Defendant Lehman Awning Company appeals a judgment of the Court of Common Pleas of Stark County, Ohio, entered on a jury verdict finding defendant was liable to plaintiffs Charles and Shelley Catalfamo for personal injuries suffered by Charles Catalfamo while using a truck tarping system appellant provided to appellee's employer.

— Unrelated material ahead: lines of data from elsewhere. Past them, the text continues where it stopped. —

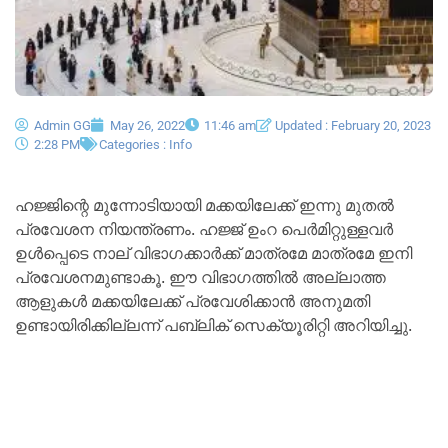
Admin GG
May 26, 2022
11:46 am
Updated : February 20, 2023
2:28 PM
Categories :
Info
ഹജ്ജിന്റെ മുന്നോടിയായി മക്കയിലേക്ക് ഇന്നു മുതൽ
പ്രവേശന നിയന്ത്രണം. ഹജ്ജ് ഉംറ പെർമിറ്റുള്ളവർ
ഉൾപ്പെടെ നാല് വിഭാഗക്കാർക്ക് മാത്രമേ മാത്രമേ ഇനി
പ്രവേശനമുണ്ടാകൂ. ഈ വിഭാഗത്തിൽ അല്ലാത്ത
ആളുകൾ മക്കയിലേക്ക് പ്രവേശിക്കാൻ അനുമതി
ഉണ്ടായിരിക്കില്ലന്ന് പബ്ലിക് സെക്യൂരിറ്റി അറിയിച്ചു.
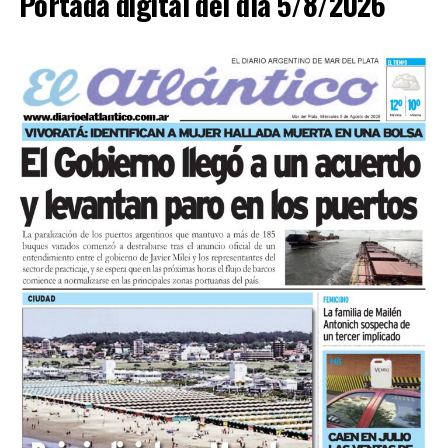
Portada digital del día 5/8/2026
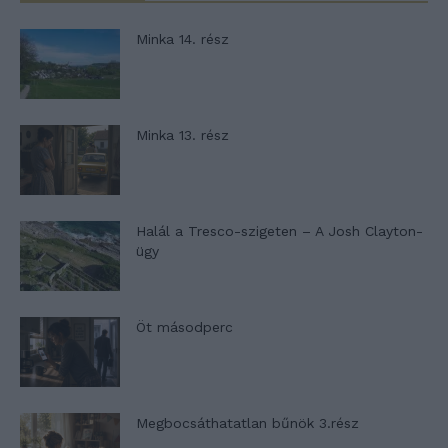
Minka 14. rész
Minka 13. rész
Halál a Tresco-szigeten – A Josh Clayton-
ügy
Öt másodperc
Megbocsáthatatlan bűnök 3.rész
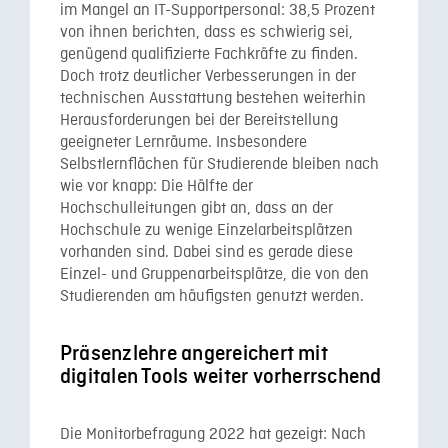
im Mangel an IT-Supportpersonal: 38,5 Prozent
von ihnen berichten, dass es schwierig sei,
genügend qualifizierte Fachkräfte zu finden.
Doch trotz deutlicher Verbesserungen in der
technischen Ausstattung bestehen weiterhin
Herausforderungen bei der Bereitstellung
geeigneter Lernräume. Insbesondere
Selbstlernflächen für Studierende bleiben nach
wie vor knapp: Die Hälfte der
Hochschulleitungen gibt an, dass an der
Hochschule zu wenige Einzelarbeitsplätzen
vorhanden sind. Dabei sind es gerade diese
Einzel- und Gruppenarbeitsplätze, die von den
Studierenden am häufigsten genutzt werden.
Präsenzlehre angereichert mit
digitalen Tools weiter vorherrschend
Die Monitorbefragung 2022 hat gezeigt: Nach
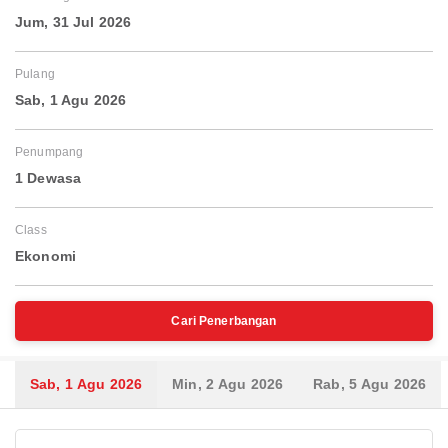
Jum, 31 Jul 2026
Pulang
Sab, 1 Agu 2026
Penumpang
1 Dewasa
Class
Ekonomi
Cari Penerbangan
Sab, 1 Agu 2026
Min, 2 Agu 2026
Rab, 5 Agu 2026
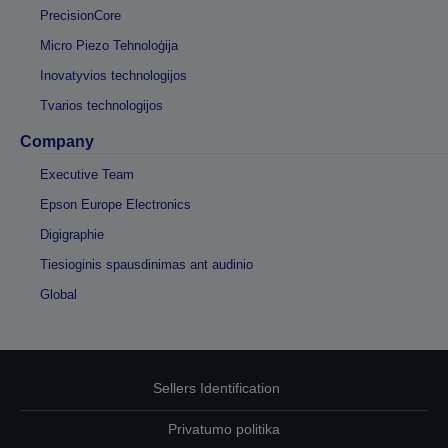
PrecisionCore
Micro Piezo Tehnoloģija
Inovatyvios technologijos
Tvarios technologijos
Company
Executive Team
Epson Europe Electronics
Digigraphie
Tiesioginis spausdinimas ant audinio
Global
Sellers Identification
Privatumo politika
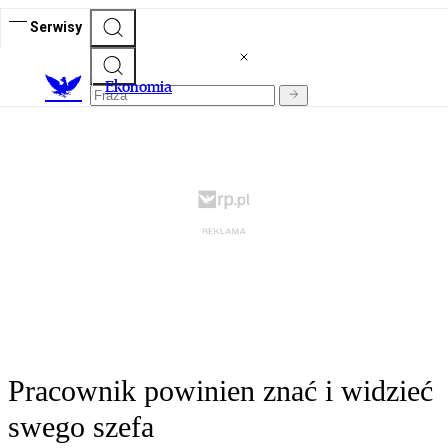
Serwisy
Ekonomia
Pracownik powinien znać i widzieć
swego szefa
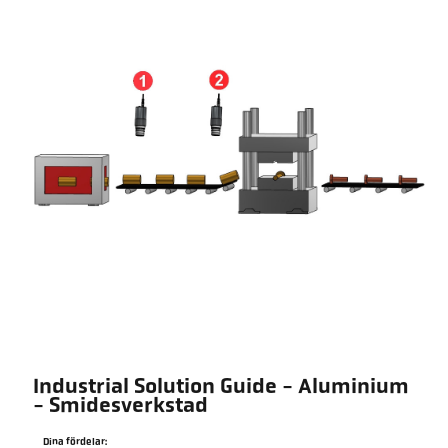
Industrial Solution Guide - Aluminium
- Smidesverkstad
Dina fördelar:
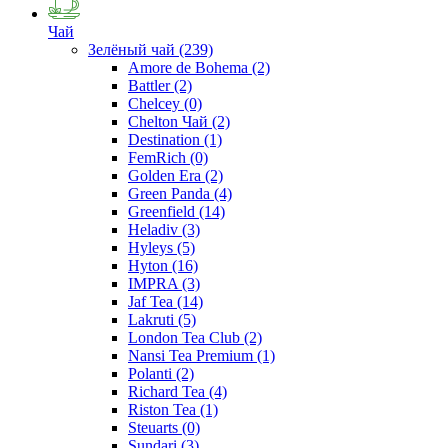
Чай
Зелёный чай
(239)
Amore de Bohema
(2)
Battler
(2)
Chelcey
(0)
Chelton Чай
(2)
Destination
(1)
FemRich
(0)
Golden Era
(2)
Green Panda
(4)
Greenfield
(14)
Heladiv
(3)
Hyleys
(5)
Hyton
(16)
IMPRA
(3)
Jaf Tea
(14)
Lakruti
(5)
London Tea Club
(2)
Nansi Tea Premium
(1)
Polanti
(2)
Richard Tea
(4)
Riston Tea
(1)
Steuarts
(0)
Sundari
(3)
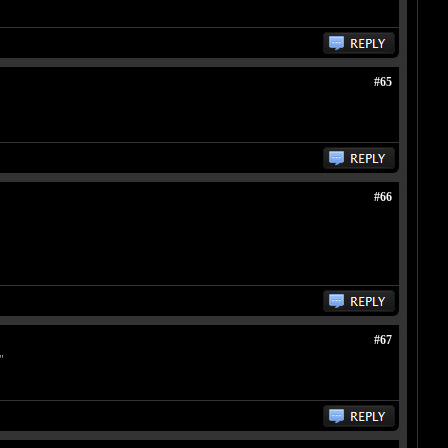
#65
#66
#67
"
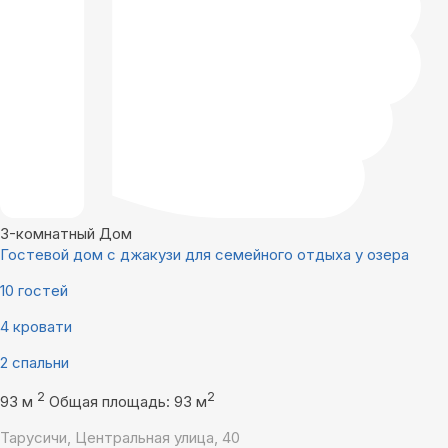
3-комнатный Дом
Гостевой дом с джакузи для семейного отдыха у озера
10 гостей
4 кровати
2 спальни
2
2
93 м
Общая площадь: 93 м
Тарусичи, Центральная улица, 40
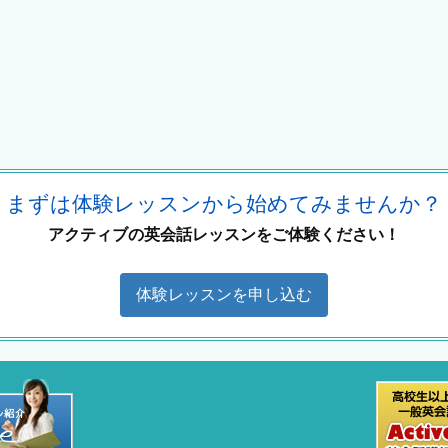
まずは体験レッスンから始めてみませんか？
アクティブの英会話レッスンをご体験ください！
体験レッスンを申し込む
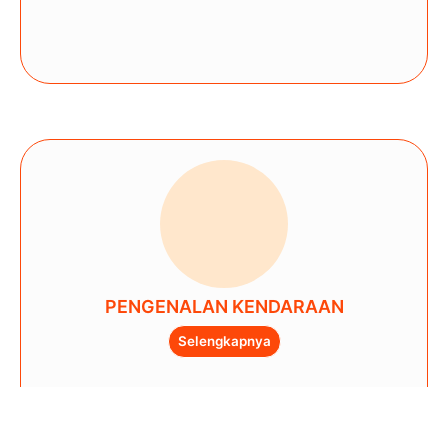
PENGENALAN KENDARAAN
Selengkapnya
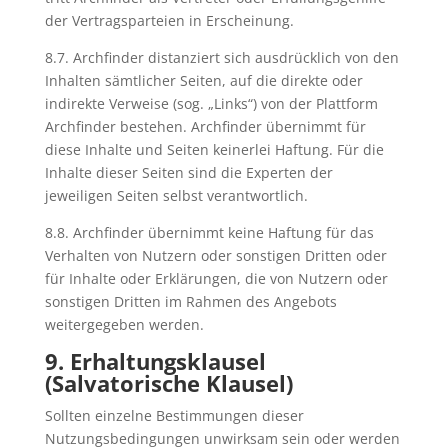
der Vertragsparteien in Erscheinung.
8.7. Archfinder distanziert sich ausdrücklich von den
Inhalten sämtlicher Seiten, auf die direkte oder
indirekte Verweise (sog. „Links“) von der Plattform
Archfinder bestehen. Archfinder übernimmt für
diese Inhalte und Seiten keinerlei Haftung. Für die
Inhalte dieser Seiten sind die Experten der
jeweiligen Seiten selbst verantwortlich.
8.8. Archfinder übernimmt keine Haftung für das
Verhalten von Nutzern oder sonstigen Dritten oder
für Inhalte oder Erklärungen, die von Nutzern oder
sonstigen Dritten im Rahmen des Angebots
weitergegeben werden.
9. Erhaltungsklausel
(Salvatorische Klausel)
Sollten einzelne Bestimmungen dieser
Nutzungsbedingungen unwirksam sein oder werden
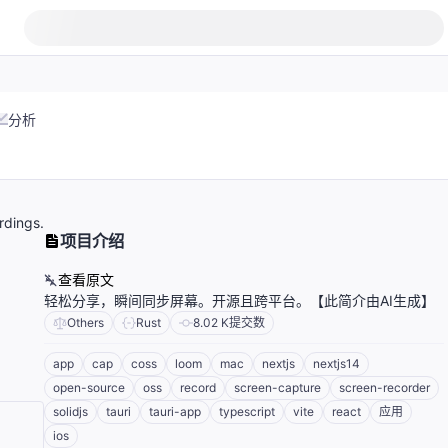
分析
rdings.
项目介绍
查看原文
轻松分享，瞬间同步屏幕。开源且跨平台。【此简介由AI生成】
Others
Rust
8.02 K
提交数
app
cap
coss
loom
mac
nextjs
nextjs14
open-source
oss
record
screen-capture
screen-recorder
solidjs
tauri
tauri-app
typescript
vite
react
应用
ios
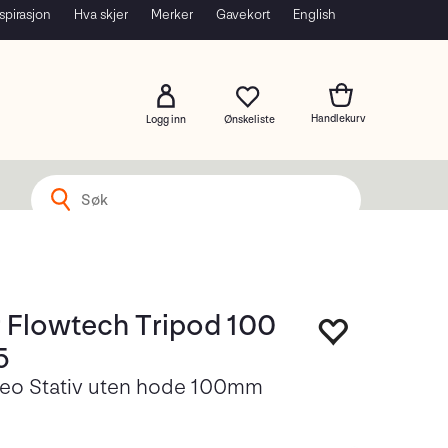
spirasjon
Hva skjer
Merker
Gavekort
English
Logg inn
r Flowtech Tripod 100
5
eo Stativ uten hode 100mm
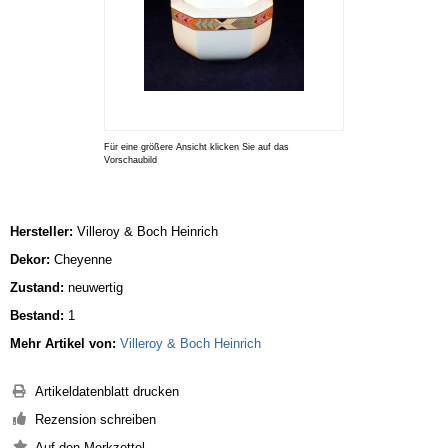
Für eine größere Ansicht klicken Sie auf das
Vorschaubild
Hersteller:
Villeroy & Boch Heinrich
Dekor:
Cheyenne
Zustand:
neuwertig
Bestand:
1
Mehr Artikel von:
Villeroy & Boch Heinrich
Artikeldatenblatt drucken
Rezension schreiben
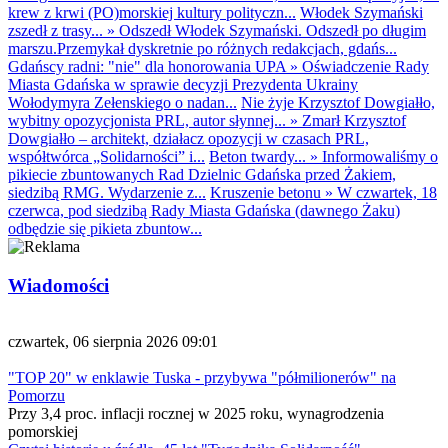
krew z krwi (PO)morskiej kultury polityczn...
Włodek Szymański
zszedł z trasy...
»
Odszedł Włodek Szymański. Odszedł po długim
marszu.Przemykał dyskretnie po różnych redakcjach, gdańs...
Gdańscy radni: "nie" dla honorowania UPA
»
Oświadczenie Rady
Miasta Gdańska w sprawie decyzji Prezydenta Ukrainy
Wołodymyra Zełenskiego o nadan...
Nie żyje Krzysztof Dowgiałło,
wybitny opozycjonista PRL, autor słynnej...
»
Zmarł Krzysztof
Dowgiałło – architekt, działacz opozycji w czasach PRL,
współtwórca „Solidarności” i...
Beton twardy...
»
Informowaliśmy o
pikiecie zbuntowanych Rad Dzielnic Gdańska przed Żakiem,
siedzibą RMG. Wydarzenie z...
Kruszenie betonu
»
W czwartek, 18
czerwca, pod siedzibą Rady Miasta Gdańska (dawnego Żaku)
odbędzie się pikieta zbuntow...
Wiadomości
czwartek, 06 sierpnia 2026 09:01
"TOP 20" w enklawie Tuska - przybywa "półmilionerów" na
Pomorzu
Przy 3,4 proc. inflacji rocznej w 2025 roku, wynagrodzenia
pomorskiej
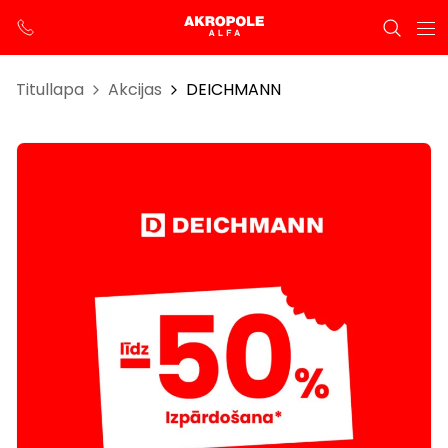
Titullapa
Akcijas
DEICHMANN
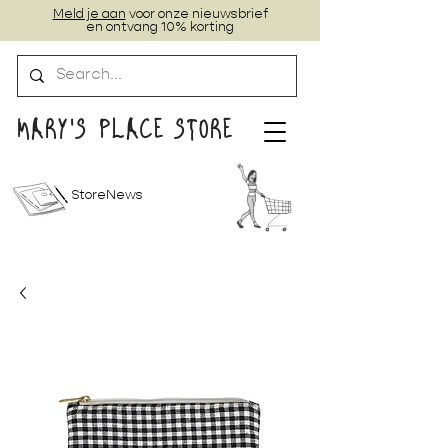
Meld je aan
voor onze nieuwsbrief
en ontvang 10% korting
MARY'S PLACE STORE
StoreNews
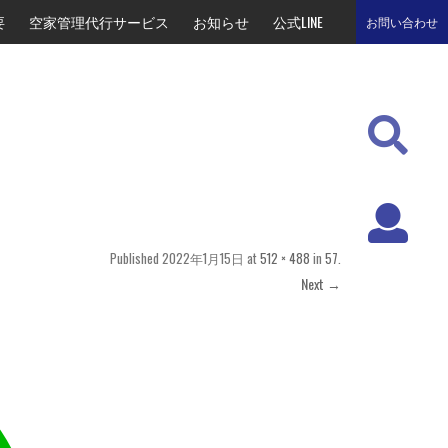
要
空家管理代行サービス
お知らせ
公式LINE
お問い合わせ
Published
2022年1月15日
at
512 × 488
in
57
.
Next →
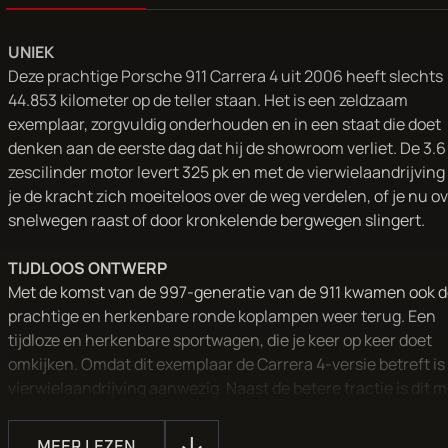
UNIEK
Deze prachtige Porsche 911 Carrera 4 uit 2006 heeft slechts
44.853 kilometer op de teller staan. Het is een zeldzaam
exemplaar, zorgvuldig onderhouden en in een staat die doet
denken aan de eerste dag dat hij de showroom verliet. De 3.6 
zescilinder motor levert 325 pk en met de vierwielaandrijving
je de kracht zich moeiteloos over de weg verdelen, of je nu o
snelwegen raast of door kronkelende bergwegen slingert.
TIJDLOOS ONTWERP
Met de komst van de 997-generatie van de 911 kwamen ook d
prachtige en herkenbare ronde koplampen weer terug. Een
tijdloze en herkenbare sportwagen, die je keer op keer doet
omkijken. Omdat dit exemplaar de Carrera 4-versie betreft is
vierwielaandrijving aanwezig. Naast de betere tractie is dit 
maar liefst 4 centimeter breder dan de standaard Carrera ver
Ook de wielophanging, spoorbreedte, velgen én banden zijn
MEER LEZEN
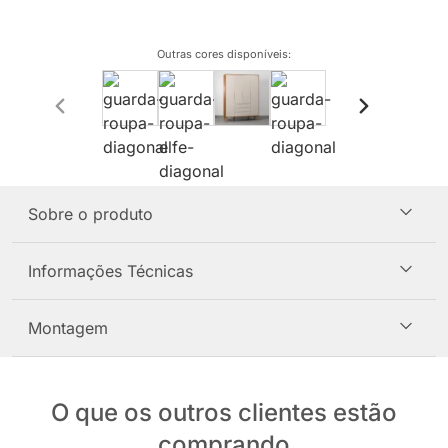
Outras cores disponíveis
:
Sobre o produto
Informações Técnicas
Montagem
O que os outros clientes estão
comprando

Appellant assigns three errors to the trial court:
                          ASSIGNMENTS OF ERROR                        ASSIGNMENT OF ERROR NO. 1
DENIAL OF LEHMAN AWNING COMPANY'S MOTIONS FOR NEW TRIAL, JUDGMENT NOTWITHSTANDING THE VERDICT, DIRECTED VERDICT AND SUMMARY JUDGMENT CONSTITUTES REVERSIBLE ERROR BECAUSE PLAINTIFFS FAILED TO PROVE A DESIGN DEFECT AND ADMITTED THERE WAS NOT ONE.
                        ASSIGNMENT OF ERROR NO. 2
DENIAL OF LEHMAN AWNING COMPANY'S MOTIONS FOR JUDGMENT NOTWITHSTANDING THE VERDICT OR NEW TRIAL CONSTITUTES REVERSIBLE ERROR BECAUSE THE TRIAL COURT FAILED TO INSTRUCT THE JURY ON INTERVENING CAUSE WHERE A THIRD PARTY CREATED THE RISK OF HARM.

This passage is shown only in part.